__Problem__:
Your task is to give the records again exactly. Leave each picture out.

Extracted page text data:
::::

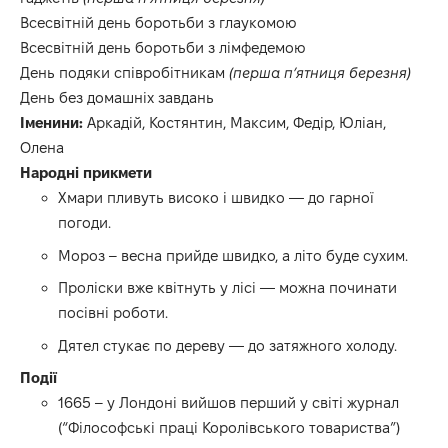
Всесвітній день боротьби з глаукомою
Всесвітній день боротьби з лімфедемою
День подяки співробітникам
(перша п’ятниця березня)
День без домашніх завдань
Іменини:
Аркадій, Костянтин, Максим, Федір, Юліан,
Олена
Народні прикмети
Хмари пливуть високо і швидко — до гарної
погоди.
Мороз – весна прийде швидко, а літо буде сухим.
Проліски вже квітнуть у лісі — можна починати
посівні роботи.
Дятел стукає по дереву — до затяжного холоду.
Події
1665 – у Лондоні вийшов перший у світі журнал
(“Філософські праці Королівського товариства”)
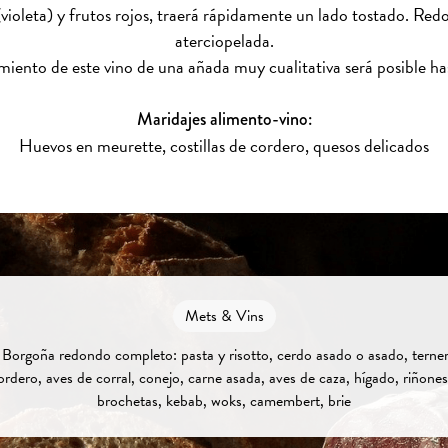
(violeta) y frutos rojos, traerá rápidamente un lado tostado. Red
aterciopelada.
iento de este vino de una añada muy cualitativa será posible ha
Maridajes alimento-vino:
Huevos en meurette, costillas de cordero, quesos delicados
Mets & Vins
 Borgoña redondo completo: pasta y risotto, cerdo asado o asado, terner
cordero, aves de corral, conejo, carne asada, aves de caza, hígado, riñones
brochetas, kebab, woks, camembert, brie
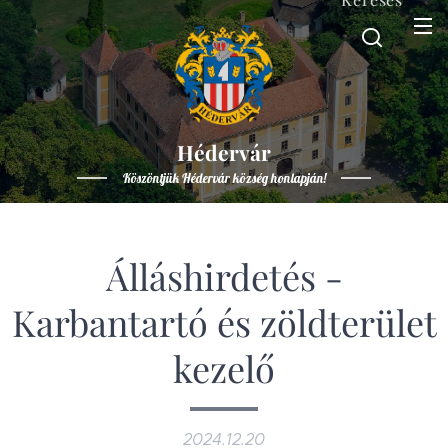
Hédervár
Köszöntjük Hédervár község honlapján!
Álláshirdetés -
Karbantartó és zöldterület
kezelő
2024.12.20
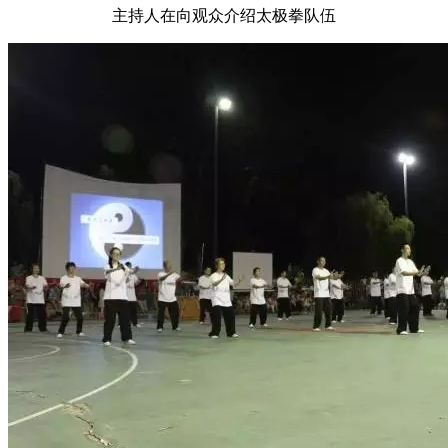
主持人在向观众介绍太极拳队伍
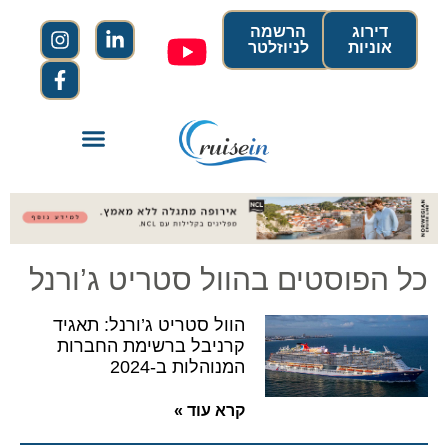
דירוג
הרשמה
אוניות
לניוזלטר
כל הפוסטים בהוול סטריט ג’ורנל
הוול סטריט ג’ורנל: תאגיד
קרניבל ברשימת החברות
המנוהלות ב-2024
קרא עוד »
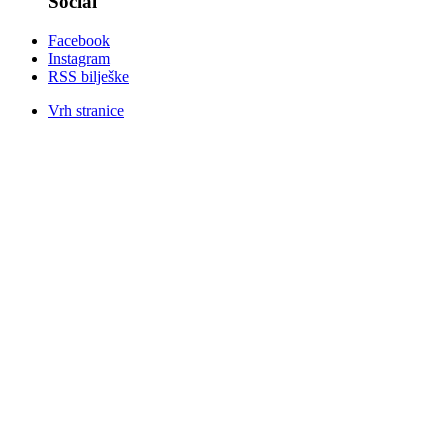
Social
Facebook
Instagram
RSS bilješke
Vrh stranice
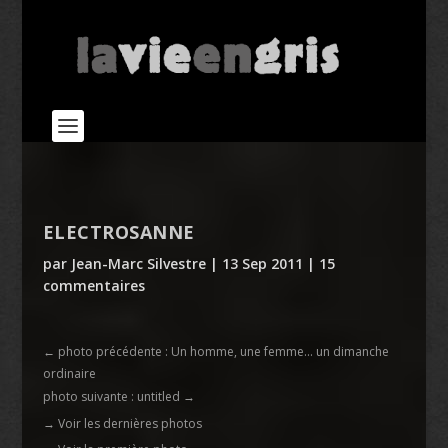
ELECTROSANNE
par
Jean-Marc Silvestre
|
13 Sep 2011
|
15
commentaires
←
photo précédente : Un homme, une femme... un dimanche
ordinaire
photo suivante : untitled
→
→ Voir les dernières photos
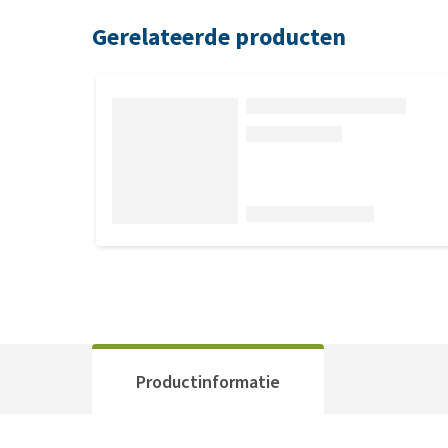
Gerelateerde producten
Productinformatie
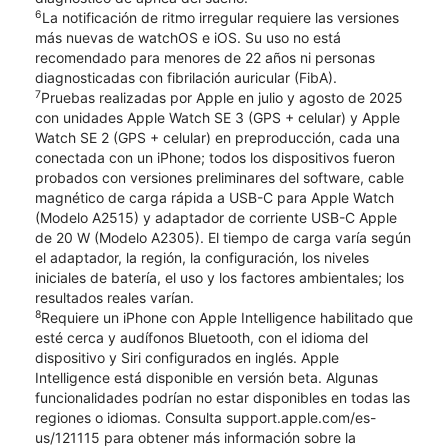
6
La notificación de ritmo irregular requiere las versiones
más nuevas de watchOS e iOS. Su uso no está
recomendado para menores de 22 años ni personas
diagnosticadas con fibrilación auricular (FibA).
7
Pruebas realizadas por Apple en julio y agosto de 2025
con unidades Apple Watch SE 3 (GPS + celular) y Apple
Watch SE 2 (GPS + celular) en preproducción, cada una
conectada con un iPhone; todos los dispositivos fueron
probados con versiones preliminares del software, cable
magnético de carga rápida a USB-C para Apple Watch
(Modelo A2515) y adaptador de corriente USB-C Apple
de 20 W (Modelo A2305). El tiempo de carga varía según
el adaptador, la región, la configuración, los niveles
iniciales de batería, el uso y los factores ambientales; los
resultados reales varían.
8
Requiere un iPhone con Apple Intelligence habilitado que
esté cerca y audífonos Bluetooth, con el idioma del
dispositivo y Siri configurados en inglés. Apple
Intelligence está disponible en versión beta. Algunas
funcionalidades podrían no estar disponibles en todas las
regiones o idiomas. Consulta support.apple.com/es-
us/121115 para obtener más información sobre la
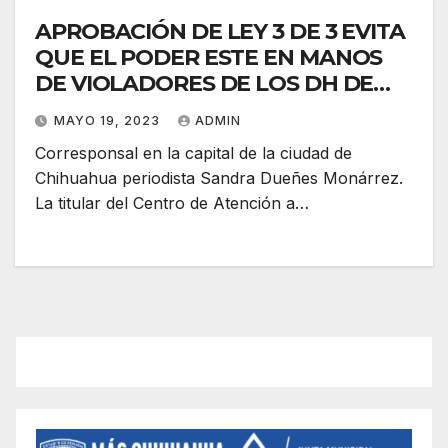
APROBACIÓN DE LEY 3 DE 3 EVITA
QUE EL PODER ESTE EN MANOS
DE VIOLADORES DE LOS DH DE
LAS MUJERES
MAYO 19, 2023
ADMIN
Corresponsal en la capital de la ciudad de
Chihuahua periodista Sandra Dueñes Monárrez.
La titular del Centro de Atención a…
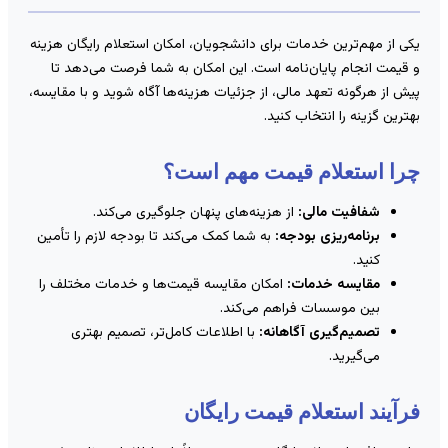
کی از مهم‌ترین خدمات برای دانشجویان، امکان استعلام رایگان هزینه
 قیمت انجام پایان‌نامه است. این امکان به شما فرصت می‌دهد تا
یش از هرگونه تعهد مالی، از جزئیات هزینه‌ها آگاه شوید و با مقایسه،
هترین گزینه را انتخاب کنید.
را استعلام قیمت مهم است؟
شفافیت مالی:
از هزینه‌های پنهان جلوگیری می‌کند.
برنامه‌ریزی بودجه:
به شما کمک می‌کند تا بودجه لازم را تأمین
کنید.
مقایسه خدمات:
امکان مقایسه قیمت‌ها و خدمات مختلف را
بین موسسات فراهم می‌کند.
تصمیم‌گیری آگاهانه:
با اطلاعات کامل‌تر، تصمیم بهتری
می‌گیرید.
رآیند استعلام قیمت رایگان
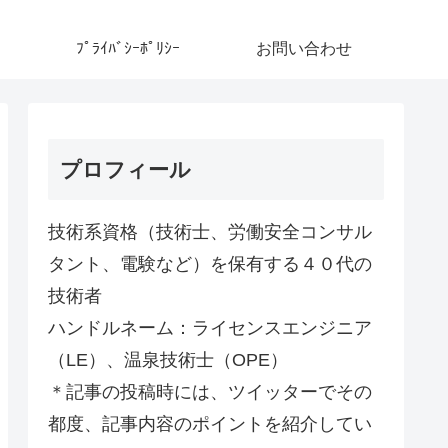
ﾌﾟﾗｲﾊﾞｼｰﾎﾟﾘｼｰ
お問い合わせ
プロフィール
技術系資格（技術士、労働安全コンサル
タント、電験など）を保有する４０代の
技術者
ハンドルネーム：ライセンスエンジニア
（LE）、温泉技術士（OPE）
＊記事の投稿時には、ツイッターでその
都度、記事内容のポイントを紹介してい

::::

__Exercise answer__:
Всесвітній день боротьби з глаукомою
Всесвітній день боротьби з лімфедемою
День подяки співробітникам
(перша п’ятниця березня)
День без домашніх завдань
Іменини:
Аркадій, Костянтин, Максим, Федір, Юліан,
Олена
Народні прикмети
Хмари пливуть високо і швидко — до гарної
погоди.
Мороз – весна прийде швидко, а літо буде сухим.
Проліски вже квітнуть у лісі — можна починати
посівні роботи.
Дятел стукає по дереву — до затяжного холоду.
Події
1665 – у Лондоні вийшов перший у світі журнал
(“Філософські праці Королівського товариства”)
(violeta) y frutos rojos, traerá rápidamente un lado tostado. Red
aterciopelada.
iento de este vino de una añada muy cualitativa será posible ha
Maridajes alimento-vino:
Huevos en meurette, costillas de cordero, quesos delicados
Mets & Vins
 Borgoña redondo completo: pasta y risotto, cerdo asado o asado, terner
cordero, aves de corral, conejo, carne asada, aves de caza, hígado, riñones
brochetas, kebab, woks, camembert, brie
Hédervár
Köszöntjük Hédervár község honlapján!
Álláshirdetés -
Karbantartó és zöldterület
kezelő
2024.12.20
主持人在向观众介绍太极拳队伍
דירוג
הרשמה
אוניות
לניוזלטר
כל הפוסטים בהוול סטריט ג’ורנל
הוול סטריט ג’ורנל: תאגיד
קרניבל ברשימת החברות
המנוהלות ב-2024
קרא עוד »
Social
Facebook
Instagram
RSS bilješke
Vrh stranice
ELECTROSANNE
par
Jean-Marc Silvestre
|
13 Sep 2011
|
15
commentaires
←
photo précédente : Un homme, une femme... un dimanche
ordinaire
photo suivante : untitled
→
→ Voir les dernières photos
Gerelateerde producten
Productinformatie
6
La notificación de ritmo irregular requiere las versiones
más nuevas de watchOS e iOS. Su uso no está
recomendado para menores de 22 años ni personas
diagnosticadas con fibrilación auricular (FibA).
7
Pruebas realizadas por Apple en julio y agosto de 2025
con unidades Apple Watch SE 3 (GPS + celular) y Apple
Watch SE 2 (GPS + celular) en preproducción, cada una
conectada con un iPhone; todos los dispositivos fueron
probados con versiones preliminares del software, cable
magnético de carga rápida a USB-C para Apple Watch
(Modelo A2515) y adaptador de corriente USB-C Apple
de 20 W (Modelo A2305). El tiempo de carga varía según
el adaptador, la región, la configuración, los niveles
iniciales de batería, el uso y los factores ambientales; los
resultados reales varían.
8
Requiere un iPhone con Apple Intelligence habilitado que
esté cerca y audífonos Bluetooth, con el idioma del
dispositivo y Siri configurados en inglés. Apple
Intelligence está disponible en versión beta. Algunas
funcionalidades podrían no estar disponibles en todas las
regiones o idiomas. Consulta support.apple.com/es-
us/121115 para obtener más información sobre la
APROBACIÓN DE LEY 3 DE 3 EVITA
QUE EL PODER ESTE EN MANOS
DE VIOLADORES DE LOS DH DE
LAS MUJERES
MAYO 19, 2023
ADMIN
Corresponsal en la capital de la ciudad de
Chihuahua periodista Sandra Dueñes Monárrez.
La titular del Centro de Atención a…
کی از مهم‌ترین خدمات برای دانشجویان، امکان استعلام رایگان هزینه
 قیمت انجام پایان‌نامه است. این امکان به شما فرصت می‌دهد تا
یش از هرگونه تعهد مالی، از جزئیات هزینه‌ها آگاه شوید و با مقایسه،
هترین گزینه را انتخاب کنید.
را استعلام قیمت مهم است؟
شفافیت مالی:
از هزینه‌های پنهان جلوگیری می‌کند.
برنامه‌ریزی بودجه:
به شما کمک می‌کند تا بودجه لازم را تأمین
کنید.
مقایسه خدمات:
امکان مقایسه قیمت‌ها و خدمات مختلف را
بین موسسات فراهم می‌کند.
تصمیم‌گیری آگاهانه:
با اطلاعات کامل‌تر، تصمیم بهتری
می‌گیرید.
رآیند استعلام قیمت رایگان
ﾌﾟﾗｲﾊﾞｼｰﾎﾟﾘｼｰ
お問い合わせ
プロフィール
技術系資格（技術士、労働安全コンサル
タント、電験など）を保有する４０代の
技術者
ハンドルネーム：ライセンスエンジニア
（LE）、温泉技術士（OPE）
＊記事の投稿時には、ツイッターでその
都度、記事内容のポイントを紹介してい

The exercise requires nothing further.